Tartuffe

Excusez-moi! Monsieur Molière has had a makeover! One of theatre's greatest satires, Tartuffe, goes Paritai Drive style. Read on for our review.
Vanessa Ellingham
Published on September 19, 2011
Updated on December 08, 2014

Overview

Here is our review of the play.

In the same way an over-tanned heiress gorges herself after the latest detox diet, Tartuffe, a raunchy adaptation of Moliere’s 17th century satire thumbing its nose at religious hypocrisy, ravenously gobbles up Auckland’s nouveau riche. This is Paritai Drive, poolside.

Take the plunge and you’ll find yourself in the backyard of Orgon (played by Cameron Rhodes), a pretentious tycoon all-too-ready to sign his life away to Paolo Rotondo’s charming version of Tartuffe, the televangelist taking up the spare room.

Set against a garish patterned backdrop harking back to the play’s origins, the family’s backyard is ostentatious, complete with white shag carpet slamming into the side of the fluoro pink swimming pool, animal rings bobbing about inside. This is set designer John Verryt’s take on Auckland’s A-listers, complemented by lighting designer Brad Gledhill’s incessant need to bathe the cast and their backyard in various neons throughout the piece (and that’s not to say it isn’t necessary; the lighting really seals the deal). With poptastic beats à la Katy Perry blasting from the implied mansion, fleur de lis never been so spangly.

Theatre here is a melange of wordplay tainted with amateur franglais, astonishingly OTT characterisations and just the right amount of sexed-up mayhem you would know to expect from the houses you’ve only ever stood outside.

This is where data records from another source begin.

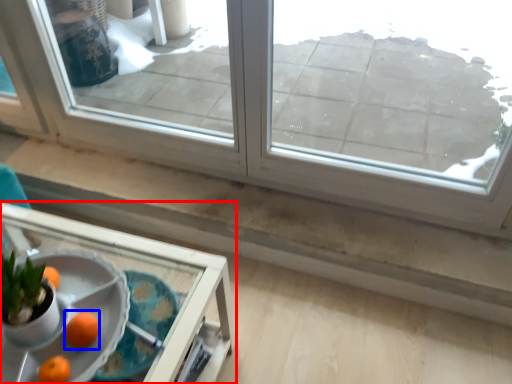 Question: Among these objects, which one is farthest to the camera, table (highlighted by a red box) or orange (highlighted by a blue box)?

Choices:
 (A) table
 (B) orange

Answer: (B) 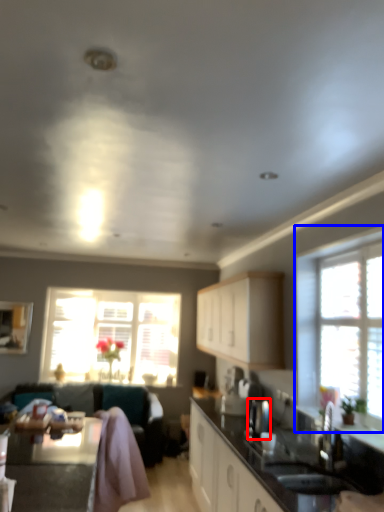 Question: Which object appears closest to the camera in this image, appliance (highlighted by a red box) or window (highlighted by a blue box)?

Choices:
 (A) appliance
 (B) window

Answer: (B) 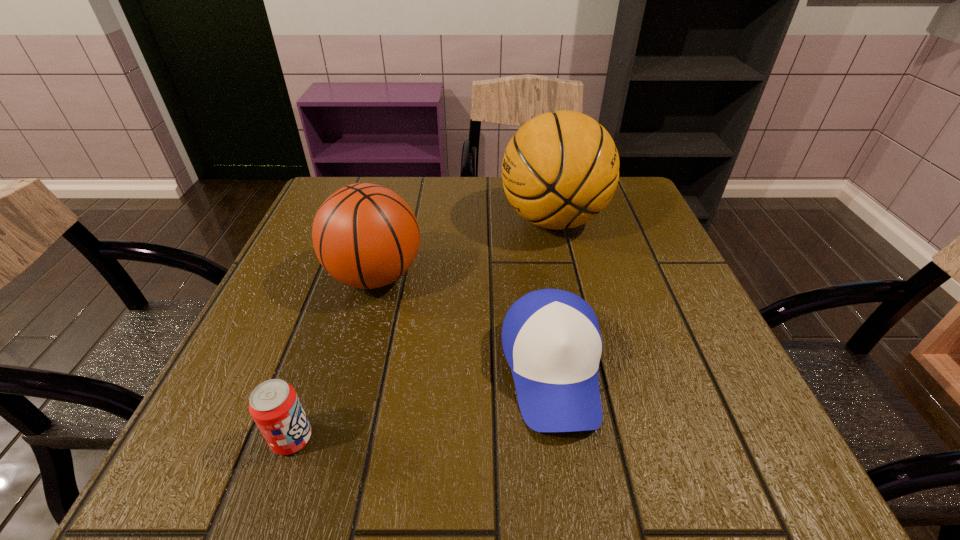 The image size is (960, 540). I want to click on blank area at the near edge, so click(492, 441).

I want to click on vacant region at the left edge of the desktop, so click(327, 364).

The width and height of the screenshot is (960, 540). I want to click on vacant space at the right edge, so click(x=606, y=253).

Where is `vacant point at the near left corner`? vacant point at the near left corner is located at coordinates (280, 483).

Locate an element on the screen. The width and height of the screenshot is (960, 540). free point at the far right corner is located at coordinates (617, 226).

Locate an element on the screen. This screenshot has height=540, width=960. free space at the near right corner is located at coordinates (737, 456).

Find the location of a particular element. free space between the left basketball and the soda can is located at coordinates (334, 357).

Find the location of a particular element. vacant area that lies between the left basketball and the soda can is located at coordinates (334, 357).

Find the location of a particular element. This screenshot has width=960, height=540. free area in between the taller basketball and the left basketball is located at coordinates (465, 248).

Locate an element on the screen. free space between the left basketball and the baseball cap is located at coordinates (464, 323). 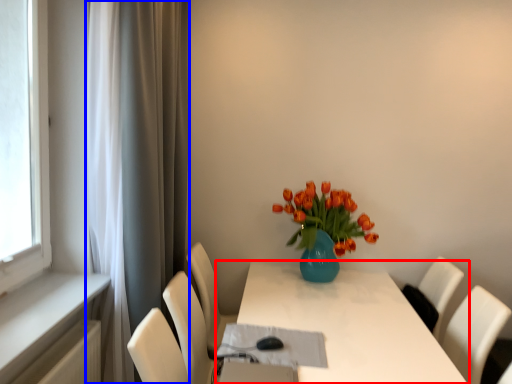 Question: Which of the following is the farthest to the observer, table (highlighted by a red box) or curtain (highlighted by a blue box)?

Choices:
 (A) table
 (B) curtain

Answer: (B) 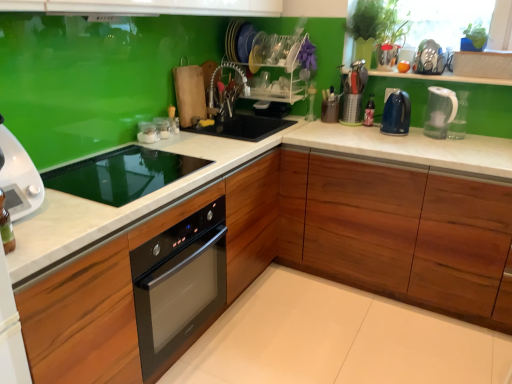 The image size is (512, 384). I want to click on vacant space to the right of clear glass jars at center, which is counted as the 3th appliance, starting from the left, so click(191, 139). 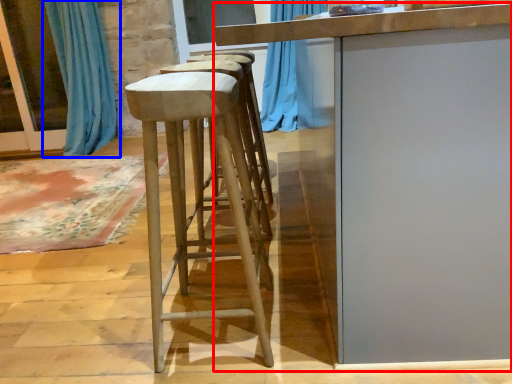 Question: Among these objects, which one is nearest to the camera, table (highlighted by a red box) or curtain (highlighted by a blue box)?

Choices:
 (A) table
 (B) curtain

Answer: (A)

Orgon , for all his conniving ability to aid that Greek football owner from Wellington in the latest scandal (you’re fired!), is ultimately a sucker at the hands of Tartuffe, who frolics about the stage bombastically exalting his own “holier than thou”. Charming, and wielding a lengthy list of exotic names of the children he singlehandedly saved back in Africa (mon dieu!), Tartuffe has Orgon in awe. Orgon’s  blindness is deliciously pathetic, all too caught up in the throes of religious passion to spot Tartuffe cavorting with his wife, Elmire (Theresa Healey), who we first spot injecting her cheeks at the beginning of the show.

Mariane, the heiress daughter promised to Tartuffe and performed by Sophie Henderson, plays the pitiable sacrificial lamb. Strutting around in her fluoro swimsuit, her butt eventually dusted in a light mash of white carpet fluff stuck with clingy chlorine, she flaps and flails, attempting the ubiquitous tanning tummy roll on the unsecure foundation of a flimsy lilo, legs in the air.

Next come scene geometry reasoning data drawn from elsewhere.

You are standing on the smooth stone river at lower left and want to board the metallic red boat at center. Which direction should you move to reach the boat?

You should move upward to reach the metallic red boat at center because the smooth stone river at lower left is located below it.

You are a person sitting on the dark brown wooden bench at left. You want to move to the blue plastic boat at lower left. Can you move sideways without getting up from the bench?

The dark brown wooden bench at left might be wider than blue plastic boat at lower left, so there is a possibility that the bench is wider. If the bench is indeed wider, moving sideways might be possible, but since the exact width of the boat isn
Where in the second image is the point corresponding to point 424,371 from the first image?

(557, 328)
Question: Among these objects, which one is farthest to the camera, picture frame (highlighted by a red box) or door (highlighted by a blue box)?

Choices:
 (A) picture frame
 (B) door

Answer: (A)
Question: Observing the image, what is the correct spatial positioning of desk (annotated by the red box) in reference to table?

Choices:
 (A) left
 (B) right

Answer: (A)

Perhaps the most telling performance is that of Mia Blake, the Samoan maid and the voice of reason, about ready to jandal thwack the next palagi who turns to Tartuffe’s side, or “aksk” her what to do, gotit?!

The height of the show must be the ménage-à-quatre performed in the pool, four adults (one religious) romping amongst inflatable toys to none other than Khia’s My Neck, My Back. But alas, as in any good musical, as soon as the song ends, it’s back to business. The villain must be outed!

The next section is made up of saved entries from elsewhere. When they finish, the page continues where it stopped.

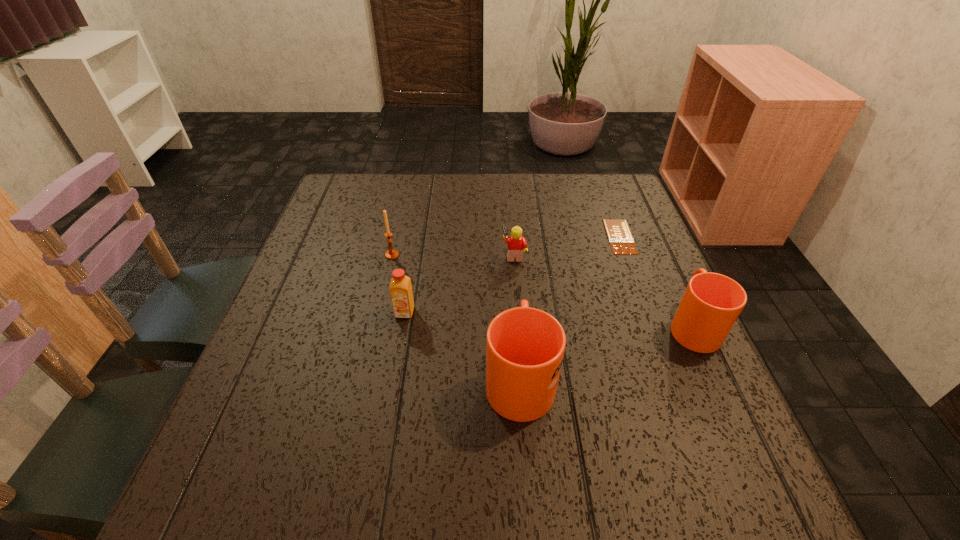 Where is `vacant position in the image that satisfies the following two spatial constraints: 1. on the handle side of the chocolate bar; 2. on the left side of the taller mug`? This screenshot has width=960, height=540. vacant position in the image that satisfies the following two spatial constraints: 1. on the handle side of the chocolate bar; 2. on the left side of the taller mug is located at coordinates (509, 237). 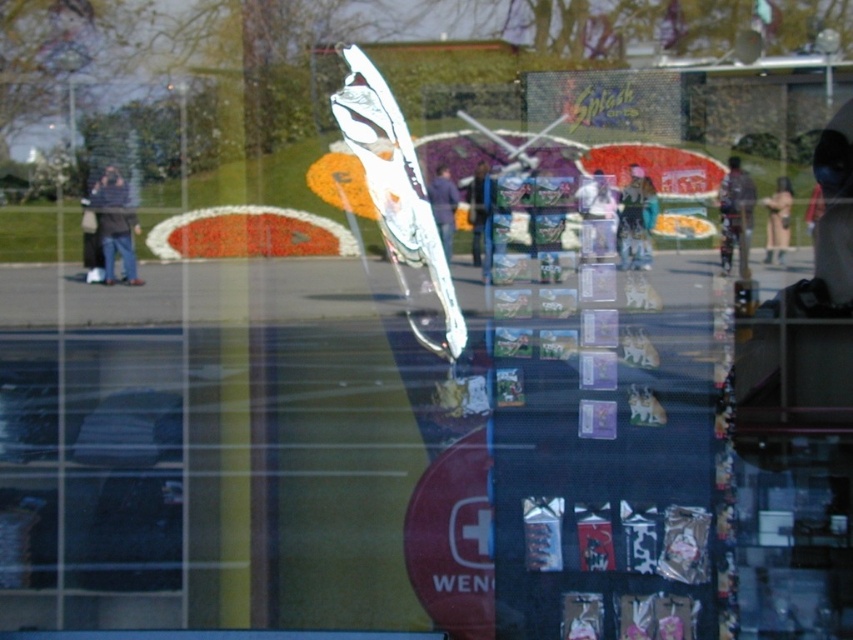 Does dark blue jeans at center appear on the left side of dark blue jeans at left?

No, dark blue jeans at center is not to the left of dark blue jeans at left.

Does dark blue jeans at center appear on the right side of dark blue jeans at left?

Correct, you'll find dark blue jeans at center to the right of dark blue jeans at left.

In order to click on dark blue jeans at center in this screenshot , I will do `click(444, 205)`.

Is blue denim jeans at center thinner than dark blue jeans at left?

In fact, blue denim jeans at center might be wider than dark blue jeans at left.

Between blue denim jeans at center and dark blue jeans at left, which one is positioned higher?

blue denim jeans at center is above.

The image size is (853, 640). In order to click on blue denim jeans at center in this screenshot , I will do `click(477, 211)`.

Does camouflage jacket at right have a lesser width compared to dark blue jeans at center?

In fact, camouflage jacket at right might be wider than dark blue jeans at center.

Does camouflage jacket at right have a smaller size compared to dark blue jeans at center?

Incorrect, camouflage jacket at right is not smaller in size than dark blue jeans at center.

In order to click on camouflage jacket at right in this screenshot , I will do `click(734, 209)`.

At what (x,y) coordinates should I click in order to perform the action: click on camouflage jacket at right. Please return your answer as a coordinate pair (x, y). Image resolution: width=853 pixels, height=640 pixels. Looking at the image, I should click on (734, 209).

It’s a bit wordy in parts, but the actors’ histrionic portrayals of their 17th century counterparts are as enjoyable in the scenes overridden by Katy Perry on 100 as they are when it’s all words. Louise Fox’s adaptation shifts focus slightly to those duped as opposed to those duping, but Moliere’s themes prove their eternal relevance.

French vocab officially exhausted, dahling.